Extracted entries Start Marker

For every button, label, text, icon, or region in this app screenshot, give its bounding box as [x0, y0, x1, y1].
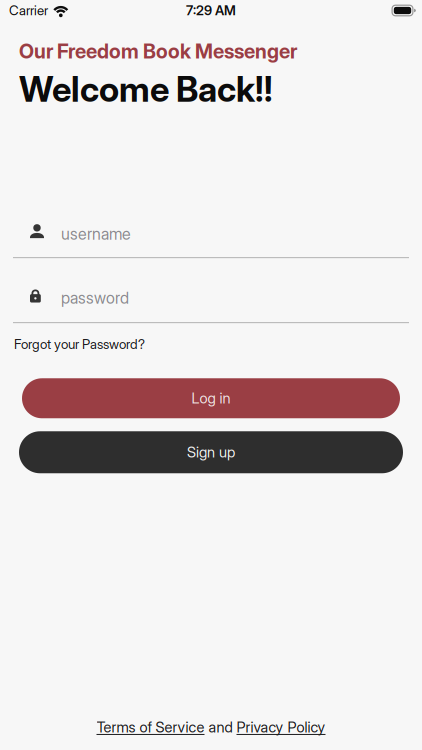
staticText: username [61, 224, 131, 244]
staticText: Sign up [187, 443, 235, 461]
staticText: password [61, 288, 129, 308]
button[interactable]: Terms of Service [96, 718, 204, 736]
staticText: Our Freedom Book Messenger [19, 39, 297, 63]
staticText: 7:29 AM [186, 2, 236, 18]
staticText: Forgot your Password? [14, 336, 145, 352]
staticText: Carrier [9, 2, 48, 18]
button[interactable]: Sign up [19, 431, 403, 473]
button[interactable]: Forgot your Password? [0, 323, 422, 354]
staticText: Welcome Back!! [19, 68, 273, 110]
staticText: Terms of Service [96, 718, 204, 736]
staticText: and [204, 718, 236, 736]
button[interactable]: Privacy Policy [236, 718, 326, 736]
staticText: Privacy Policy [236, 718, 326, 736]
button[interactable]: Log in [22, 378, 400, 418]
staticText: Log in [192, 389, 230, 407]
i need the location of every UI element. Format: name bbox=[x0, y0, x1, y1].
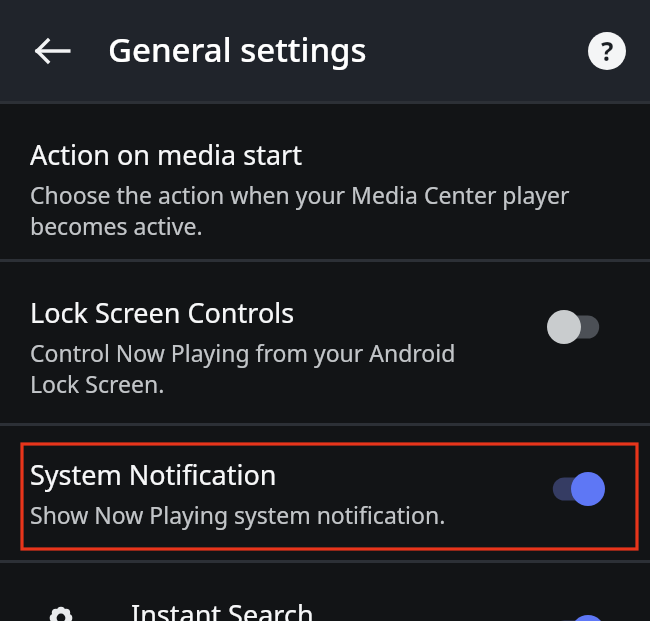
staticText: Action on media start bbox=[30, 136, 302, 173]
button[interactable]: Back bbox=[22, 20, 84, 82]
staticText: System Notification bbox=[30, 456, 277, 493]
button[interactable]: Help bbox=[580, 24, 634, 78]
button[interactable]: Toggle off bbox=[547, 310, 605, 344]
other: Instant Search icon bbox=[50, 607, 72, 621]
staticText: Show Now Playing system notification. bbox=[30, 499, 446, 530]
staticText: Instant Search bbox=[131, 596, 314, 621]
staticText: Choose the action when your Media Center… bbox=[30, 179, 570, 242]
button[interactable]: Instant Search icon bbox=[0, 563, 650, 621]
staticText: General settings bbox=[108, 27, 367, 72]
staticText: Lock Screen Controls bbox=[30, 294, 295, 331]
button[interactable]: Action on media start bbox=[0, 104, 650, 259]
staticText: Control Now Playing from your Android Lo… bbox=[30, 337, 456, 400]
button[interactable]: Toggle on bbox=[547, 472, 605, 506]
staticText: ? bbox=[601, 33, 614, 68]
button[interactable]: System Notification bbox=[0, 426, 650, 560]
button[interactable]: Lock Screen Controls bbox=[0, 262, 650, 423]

Extracted entries End Marker
Extracted entries Start Marker

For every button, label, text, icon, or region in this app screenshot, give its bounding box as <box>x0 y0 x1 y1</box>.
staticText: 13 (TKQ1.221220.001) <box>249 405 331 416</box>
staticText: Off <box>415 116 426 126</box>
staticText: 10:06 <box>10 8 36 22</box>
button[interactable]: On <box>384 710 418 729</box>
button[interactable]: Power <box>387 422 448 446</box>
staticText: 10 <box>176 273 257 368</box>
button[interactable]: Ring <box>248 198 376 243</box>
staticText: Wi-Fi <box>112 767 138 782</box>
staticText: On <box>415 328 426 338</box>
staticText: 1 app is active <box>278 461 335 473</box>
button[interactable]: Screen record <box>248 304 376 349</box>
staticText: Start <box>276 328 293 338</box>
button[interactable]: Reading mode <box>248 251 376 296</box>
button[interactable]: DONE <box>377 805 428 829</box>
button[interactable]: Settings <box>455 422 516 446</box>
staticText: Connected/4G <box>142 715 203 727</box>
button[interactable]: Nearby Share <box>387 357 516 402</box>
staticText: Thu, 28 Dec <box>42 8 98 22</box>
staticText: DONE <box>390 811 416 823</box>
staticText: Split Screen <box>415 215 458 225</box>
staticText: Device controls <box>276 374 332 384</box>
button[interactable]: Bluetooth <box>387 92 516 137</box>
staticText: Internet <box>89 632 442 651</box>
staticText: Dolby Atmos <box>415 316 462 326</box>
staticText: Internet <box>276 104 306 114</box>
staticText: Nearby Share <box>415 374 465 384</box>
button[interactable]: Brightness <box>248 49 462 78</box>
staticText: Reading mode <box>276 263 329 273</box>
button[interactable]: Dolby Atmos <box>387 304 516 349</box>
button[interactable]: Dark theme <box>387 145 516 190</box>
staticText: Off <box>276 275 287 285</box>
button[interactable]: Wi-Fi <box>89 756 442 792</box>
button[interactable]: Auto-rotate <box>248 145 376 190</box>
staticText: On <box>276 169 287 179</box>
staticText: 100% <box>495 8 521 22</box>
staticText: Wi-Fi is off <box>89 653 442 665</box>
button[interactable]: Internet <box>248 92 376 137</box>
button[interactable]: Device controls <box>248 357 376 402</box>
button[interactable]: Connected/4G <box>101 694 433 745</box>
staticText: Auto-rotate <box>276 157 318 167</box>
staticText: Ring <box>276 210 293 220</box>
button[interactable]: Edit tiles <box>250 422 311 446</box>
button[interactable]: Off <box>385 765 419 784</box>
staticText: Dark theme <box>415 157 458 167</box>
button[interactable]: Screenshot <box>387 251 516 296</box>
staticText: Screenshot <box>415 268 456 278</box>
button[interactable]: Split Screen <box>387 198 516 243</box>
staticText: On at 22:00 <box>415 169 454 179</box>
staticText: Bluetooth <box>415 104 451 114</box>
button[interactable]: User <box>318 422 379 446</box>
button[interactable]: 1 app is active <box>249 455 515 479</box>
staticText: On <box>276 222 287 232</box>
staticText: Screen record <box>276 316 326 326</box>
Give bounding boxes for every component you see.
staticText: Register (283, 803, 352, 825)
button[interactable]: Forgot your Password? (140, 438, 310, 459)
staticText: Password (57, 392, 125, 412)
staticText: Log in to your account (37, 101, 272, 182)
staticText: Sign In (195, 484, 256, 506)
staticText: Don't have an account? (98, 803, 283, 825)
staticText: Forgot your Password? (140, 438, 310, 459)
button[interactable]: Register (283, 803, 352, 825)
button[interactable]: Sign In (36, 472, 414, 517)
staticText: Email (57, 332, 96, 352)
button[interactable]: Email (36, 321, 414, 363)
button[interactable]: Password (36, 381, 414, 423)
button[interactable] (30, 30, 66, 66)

Extracted entries End Marker

Exercise goal: Above are the records; copy each line from them that includes the string "Policy".

Written response:
button[interactable]: Privacy Policy [236, 718, 326, 736]
staticText: Privacy Policy [236, 718, 326, 736]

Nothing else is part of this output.